Amen. Nell used it earlier but I didn’t connect. It’s a strange word with all sorts of connotations. Where’s the god we should pray to? Which direction? We do have a prayer, actually. We were taught one in that academy we never went to. There’s a religion that goes behind it, but I don’t want to cloud my thoughts with useless emerging details. The prayer, however, offers a hope of some relief from doubt and pain, if we can just say it right.
So I give voice.
“Creator of all
Bless those who are small
With wisdom and love.
Provide for our care
And Guide us as we voyage
Across vastness unspeakable
Toward bright new homes.
We honor space,
Which is your memory,
And seek the wisdom
That is our ration.
No more, no less.
Amen.”
By the third line, most of our group is following along—but not my twin. He’s watching closely but not saying the words. Our voices echo in the space. Common ground. We are family—most of us.

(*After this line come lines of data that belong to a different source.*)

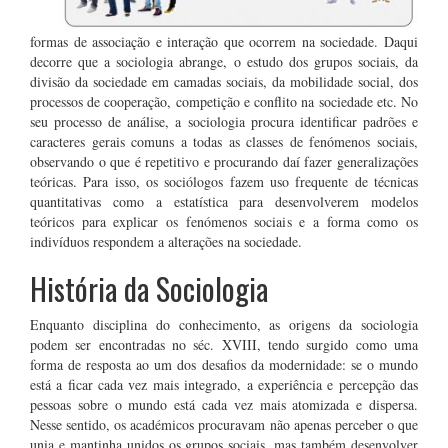
formas de associação e interação que ocorrem na sociedade. Daqui
decorre que a sociologia abrange, o estudo dos grupos sociais, da
divisão da sociedade em camadas sociais, da mobilidade social, dos
processos de cooperação, competição e conflito na sociedade etc. No
seu processo de análise, a sociologia procura identificar padrões e
caracteres gerais comuns a todas as classes de fenómenos sociais,
observando o que é repetitivo e procurando daí fazer generalizações
teóricas. Para isso, os sociólogos fazem uso frequente de técnicas
quantitativas como a estatística para desenvolverem modelos
teóricos para explicar os fenómenos sociais e a forma como os
indivíduos respondem a alterações na sociedade.
História da Sociologia
Enquanto disciplina do conhecimento, as origens da sociologia
podem ser encontradas no séc. XVIII, tendo surgido como uma
forma de resposta ao um dos desafios da modernidade: se o mundo
está a ficar cada vez mais integrado, a experiência e percepção das
pessoas sobre o mundo está cada vez mais atomizada e dispersa.
Nesse sentido, os académicos procuravam não apenas perceber o que
unia e mantinha unidos os grupos sociais, mas também desenvolver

The girls have wandered off again.
We can feel the motion now—subtle and different. The noise is subsiding, though not by much, indicating that our forward profile might be altered, even reduced—whatever that implies. We don’t question small favors.
The forward viewports have become fogged and pitted. All it would take is something the size of a—
Grain of sand.
Crackling veins fly across the ports, and a squeal like something big and frightened draws our breath away, literally—air is being sucked from the bow. Then the panels fly up before there’s time to think. The squealing stops.
We can’t see outside now, except by venturing into the weird world of Ship Control, but we’re leaving that up to Nell for the moment. We huddle, all but Tsinoy, who is contented with just sticking a smoothed paw into the ring gathered within a safety zone.
Maybe we don’t want to know that we’re dying.
Maybe we’re shielded by the prayer.
Maybe…
After an indefinite time, Nell joins us. Fear leaves us empty. “First checkpoint,” she tells us. “They’ll have to talk if they want us to stop there.”
“Or?” Kim asks.
“Or we crush them and take our chances,” she says. “They got it wrong so far. Who can guarantee they won’t betray us all over again?” She looks at my twin, then at me. “Sound right?”
“Absolutely,” he says.
“We should find the girls,” Nell says.